When she woke up it was daylight and she had just dreamt that a patient was ringing the bell in the hospital, but no, it was someone knocking at the door. She felt worse than she’d ever felt in her life. She had no idea where she was. Only when someone came in holding a cup of tea did she begin to remember. She was lying on a bed, fully clothed, with a coverlet over her, and that nice son of the house was grinning at her. ‘It’s noon,’ he said, ‘I think you’d better get up. Laura telephoned, she’s told your mother you’re staying with her because of the air raids, but she thinks you ought to go home now. Cup of tea?’
‘No, I think I’m going to die.’
‘I don’t think so.’ He was very nice, she thought blurrily. ‘But you should be getting home.’

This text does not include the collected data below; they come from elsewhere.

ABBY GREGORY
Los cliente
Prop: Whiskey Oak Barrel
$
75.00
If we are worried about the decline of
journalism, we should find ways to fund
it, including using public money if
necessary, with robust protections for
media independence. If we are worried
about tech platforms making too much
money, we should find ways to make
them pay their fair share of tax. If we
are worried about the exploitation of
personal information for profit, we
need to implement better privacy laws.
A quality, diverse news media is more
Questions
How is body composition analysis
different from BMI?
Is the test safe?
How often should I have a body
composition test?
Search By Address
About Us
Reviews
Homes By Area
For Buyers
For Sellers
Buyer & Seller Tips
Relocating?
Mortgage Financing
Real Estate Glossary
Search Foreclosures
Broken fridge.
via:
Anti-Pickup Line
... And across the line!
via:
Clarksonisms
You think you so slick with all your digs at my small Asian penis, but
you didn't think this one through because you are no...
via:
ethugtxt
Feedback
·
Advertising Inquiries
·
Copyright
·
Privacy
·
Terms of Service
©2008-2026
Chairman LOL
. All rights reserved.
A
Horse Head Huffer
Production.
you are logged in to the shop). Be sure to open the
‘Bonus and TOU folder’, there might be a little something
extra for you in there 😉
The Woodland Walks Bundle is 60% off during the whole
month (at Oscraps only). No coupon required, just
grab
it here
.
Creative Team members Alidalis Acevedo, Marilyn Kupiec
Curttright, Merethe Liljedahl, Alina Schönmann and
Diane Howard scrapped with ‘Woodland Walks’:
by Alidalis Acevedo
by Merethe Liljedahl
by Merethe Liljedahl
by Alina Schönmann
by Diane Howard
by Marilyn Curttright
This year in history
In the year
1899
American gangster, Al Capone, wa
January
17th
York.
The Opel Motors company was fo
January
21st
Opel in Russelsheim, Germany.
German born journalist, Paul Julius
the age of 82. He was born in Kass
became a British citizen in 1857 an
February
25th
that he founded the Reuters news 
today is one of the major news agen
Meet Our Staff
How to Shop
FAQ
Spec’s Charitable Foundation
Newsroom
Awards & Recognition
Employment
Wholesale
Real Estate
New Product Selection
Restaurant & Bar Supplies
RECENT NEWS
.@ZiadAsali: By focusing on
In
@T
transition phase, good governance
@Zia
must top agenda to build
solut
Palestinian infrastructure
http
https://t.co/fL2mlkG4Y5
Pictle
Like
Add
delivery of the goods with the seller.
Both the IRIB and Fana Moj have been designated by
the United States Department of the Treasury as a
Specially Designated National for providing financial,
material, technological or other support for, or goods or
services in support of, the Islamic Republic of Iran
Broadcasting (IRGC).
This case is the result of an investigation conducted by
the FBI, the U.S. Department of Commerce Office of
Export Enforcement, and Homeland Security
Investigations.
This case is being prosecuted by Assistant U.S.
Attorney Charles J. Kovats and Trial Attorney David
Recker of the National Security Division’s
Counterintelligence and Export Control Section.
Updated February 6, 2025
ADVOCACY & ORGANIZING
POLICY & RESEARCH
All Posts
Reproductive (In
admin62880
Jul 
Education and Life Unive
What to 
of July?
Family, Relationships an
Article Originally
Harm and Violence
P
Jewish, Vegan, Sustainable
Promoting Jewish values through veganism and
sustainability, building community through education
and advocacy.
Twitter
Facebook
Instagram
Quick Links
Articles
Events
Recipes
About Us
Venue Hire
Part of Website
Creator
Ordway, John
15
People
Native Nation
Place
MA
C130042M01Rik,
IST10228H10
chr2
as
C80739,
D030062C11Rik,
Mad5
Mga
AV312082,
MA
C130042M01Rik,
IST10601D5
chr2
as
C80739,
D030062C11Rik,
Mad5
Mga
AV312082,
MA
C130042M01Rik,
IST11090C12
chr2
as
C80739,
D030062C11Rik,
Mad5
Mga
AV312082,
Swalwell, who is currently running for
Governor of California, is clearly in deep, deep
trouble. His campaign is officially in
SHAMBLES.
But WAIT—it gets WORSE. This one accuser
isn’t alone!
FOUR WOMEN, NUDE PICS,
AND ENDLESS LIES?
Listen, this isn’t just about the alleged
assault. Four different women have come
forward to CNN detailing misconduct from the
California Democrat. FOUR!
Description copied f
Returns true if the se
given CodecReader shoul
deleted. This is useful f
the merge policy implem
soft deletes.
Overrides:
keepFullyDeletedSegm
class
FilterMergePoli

‘I don’t think I can, I feel too ill.’
‘I’d love you to stay of course, but it’s a little difficult – sorry to be a rotter. . . By the way, there’s a note for you from David, the chap you were dancing with before you. . . had to go to bed.’ He laughed. ‘He called round, hoped to see you, but then he had to go out to lunch. He liked you, even though you were sick all over his jacket.’
‘Oh God, how awful.’
‘Just have a little wash, perhaps take off that make-up, which is a bit smudged. The Underground should be running. Remember, you’ve been staying with Laura. I gather your mamma’s a bit batey, there may be a Zeppelin raid on the home front.’
He was right, there was a lot of noise at Evelyn Gardens. Mamma had not slept all night, thought Sophia had been killed by a Zeppelin, would never allow her out on her own again, London was so dangerous, why hadn’t she telephoned? Sophia apologised, pursed her lips, toyed with her lunch. But all this was bearable because the little note that she had put in a special place in her handbag said that David had very much enjoyed meeting her, and would love to see her again, and was not going back to France for ten days. That afternoon he telephoned and asked if he might call, he knew this was rather prompt but in wartime you had to be. He came to tea that same day, and dazzled Lady Benson (she was grateful, when meeting someone titled, to be titled herself, it made her much more confident). When he’d gone, she said he was perfectly charming, such beautiful manners, so intelligent, so handsome. Sophia agreed.